University of Navarra, Tecnun School of Engineering, Manuel de Lardizábal 13, 20018, San Sebastián, Spain.
University of Navarra, Biomedical Engineering Center, Campus Universitario, 31009, Pamplona, Navarra, Spain.
NPJ Syst Biol Appl. 2024 May 27;10(1):56. doi: 10.1038/s41540-024-00381-1.
Despite significant advances in reconstructing genome-scale metabolic networks, the understanding of cellular metabolism remains incomplete for many organisms. A promising approach for elucidating cellular metabolism is analysing the full scope of enzyme promiscuity, which exploits the capacity of enzymes to bind to non-annotated substrates and generate novel reactions. To guide time-consuming costly experimentation, different computational methods have been proposed for exploring enzyme promiscuity. One relevant algorithm is PROXIMAL, which strongly relies on KEGG to define generic reaction rules and link specific molecular substructures with associated chemical transformations. Here, we present a completely new pipeline, PROXIMAL2, which overcomes the dependency on KEGG data. In addition, PROXIMAL2 introduces two relevant improvements with respect to the former version: i) correct treatment of multi-step reactions and ii) tracking of electric charges in the transformations. We compare PROXIMAL and PROXIMAL2 in recovering annotated products from substrates in KEGG reactions, finding a highly significant improvement in the level of accuracy.
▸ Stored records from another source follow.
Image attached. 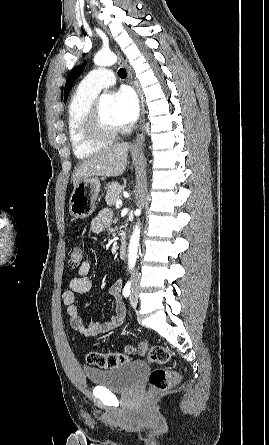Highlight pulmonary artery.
<instances>
[{
	"instance_id": "pulmonary-artery-1",
	"label": "pulmonary artery",
	"mask_w": 269,
	"mask_h": 445,
	"mask_svg": "<svg viewBox=\"0 0 269 445\" xmlns=\"http://www.w3.org/2000/svg\"><path fill=\"white\" fill-rule=\"evenodd\" d=\"M115 81V75L111 70L97 68L87 74L79 87L88 93L97 95L102 89L112 86Z\"/></svg>"
}]
</instances>
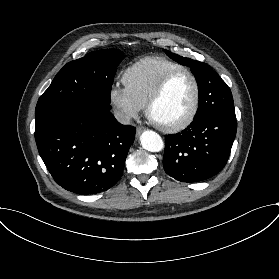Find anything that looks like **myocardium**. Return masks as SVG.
Wrapping results in <instances>:
<instances>
[{
    "label": "myocardium",
    "instance_id": "obj_1",
    "mask_svg": "<svg viewBox=\"0 0 279 279\" xmlns=\"http://www.w3.org/2000/svg\"><path fill=\"white\" fill-rule=\"evenodd\" d=\"M182 74H187L192 79L194 88H195L194 100H193L190 110L181 120H179L175 123H162V122L157 121L152 115L153 106L164 94V92L166 91V89L168 88L170 83L175 78H177L178 76H180ZM200 100H201V88H200V84H199L197 77L189 69L177 70V71L167 74L160 81V83L157 85V87L153 90V92L151 93V95L147 101V115L152 121H154L163 130H165L167 132H177V131H180V130L188 127L193 122V120L195 119V117L199 111Z\"/></svg>",
    "mask_w": 279,
    "mask_h": 279
}]
</instances>
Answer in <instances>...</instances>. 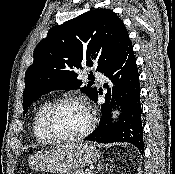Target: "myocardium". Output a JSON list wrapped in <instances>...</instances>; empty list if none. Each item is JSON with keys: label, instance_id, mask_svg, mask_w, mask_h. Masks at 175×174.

We then applied PROXIMAL2 to predict degradation reactions of phenolic compounds in the human gut microbiota. The results were compared to RetroPath RL, a different and relevant enzyme promiscuity method. We found a significant overlap between these two methods but also complementary results, which open new research directions into this relevant question in nutrition.
尽管在重建基因组规模的代谢网络方面取得了重大进展,但对于许多生物体,细胞代谢的理解仍然不完整。阐明细胞代谢的一种很有前途的方法是分析酶多功能性的全貌,它利用了酶结合非注释底物并产生新反应的能力。为了指导耗时且昂贵的实验,已经提出了不同的计算方法来探索酶多功能性。一种相关的算法是 PROXIMAL,它强烈依赖于 KEGG 来定义通用反应规则,并将特定的分子亚结构与相关的化学转化联系起来。在这里,我们提出了一个全新的管道 PROXIMAL2,它克服了对 KEGG 数据的依赖。此外,PROXIMAL2 相对于前一个版本有两个相关的改进:i)正确处理多步反应,ii)在转化中跟踪电荷。我们比较了 PROXIMAL 和 PROXIMAL2 在从 KEGG 反应中的底物中恢复注释产物的能力,发现准确性水平有了显著提高。然后,我们将 PROXIMAL2 应用于预测人类肠道微生物群中酚类化合物的降解反应。将结果与 RetroPath RL 进行了比较,RetroPath RL 是一种不同的、相关的酶多功能性方法。我们发现这两种方法之间有显著的重叠,但也有互补的结果,这为营养领域的这一相关问题开辟了新的研究方向。